[Saved data entries]
++++++++

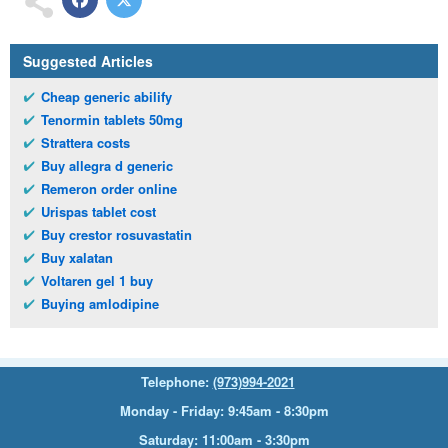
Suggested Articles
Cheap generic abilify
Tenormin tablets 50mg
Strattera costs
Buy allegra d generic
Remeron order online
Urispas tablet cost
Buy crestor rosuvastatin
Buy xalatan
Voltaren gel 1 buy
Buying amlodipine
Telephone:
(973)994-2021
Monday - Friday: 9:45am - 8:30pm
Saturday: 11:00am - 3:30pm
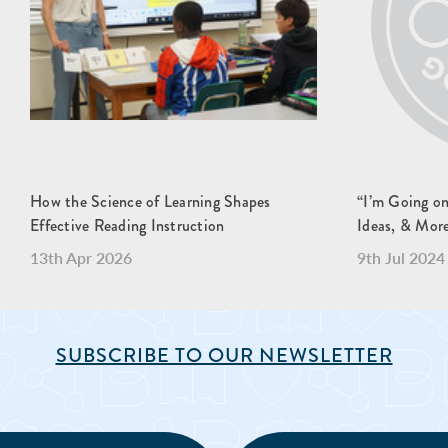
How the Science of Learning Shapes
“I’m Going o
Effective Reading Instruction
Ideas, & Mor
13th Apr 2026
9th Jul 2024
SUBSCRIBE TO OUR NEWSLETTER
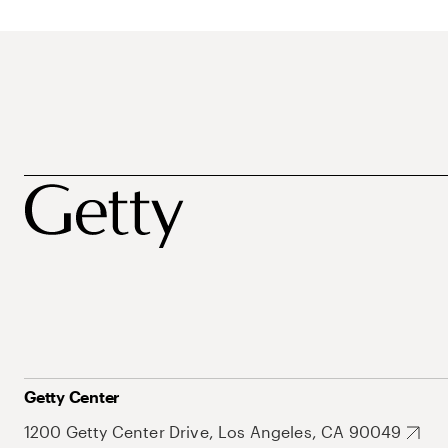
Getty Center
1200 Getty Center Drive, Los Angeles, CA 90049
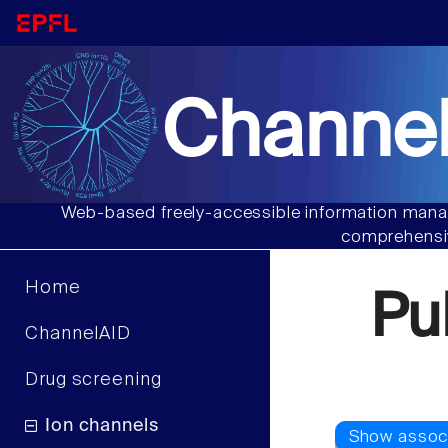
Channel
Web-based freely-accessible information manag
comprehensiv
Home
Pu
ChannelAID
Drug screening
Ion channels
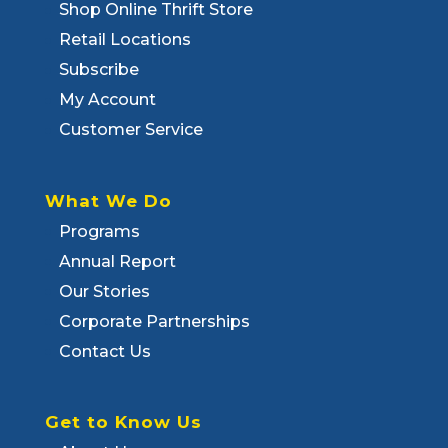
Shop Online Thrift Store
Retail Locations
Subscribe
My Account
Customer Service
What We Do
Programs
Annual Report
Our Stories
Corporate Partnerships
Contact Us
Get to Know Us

++++++++

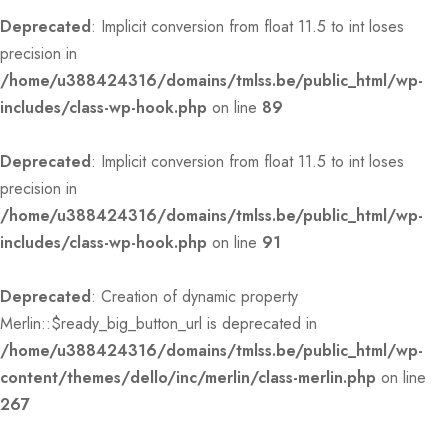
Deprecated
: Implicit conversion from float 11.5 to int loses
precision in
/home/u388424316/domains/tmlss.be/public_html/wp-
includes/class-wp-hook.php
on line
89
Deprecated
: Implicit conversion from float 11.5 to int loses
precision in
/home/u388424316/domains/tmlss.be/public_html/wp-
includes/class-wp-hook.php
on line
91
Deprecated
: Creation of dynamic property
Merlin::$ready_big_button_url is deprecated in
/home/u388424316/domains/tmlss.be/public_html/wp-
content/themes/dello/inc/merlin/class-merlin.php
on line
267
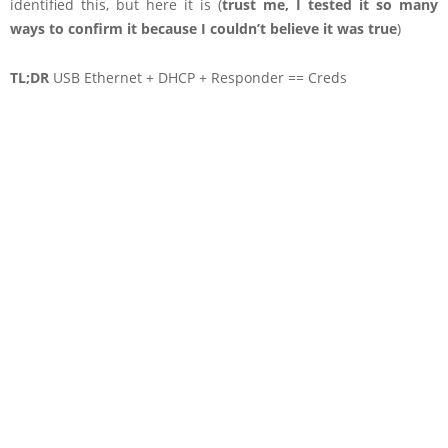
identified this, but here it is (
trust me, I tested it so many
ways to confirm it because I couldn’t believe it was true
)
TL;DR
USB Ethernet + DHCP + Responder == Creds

++++++++

What you will do:
Among the entries above, copy exactly only the lines starting with the one containing "trust me, I tested it so many" and going through the one containing "USB Ethernet + DHCP + Responder == Creds", both ends included.

Solution to this task:
trust me, I tested it so many
ways to confirm it because I couldn’t believe it was true
)
TL;DR
USB Ethernet + DHCP + Responder == Creds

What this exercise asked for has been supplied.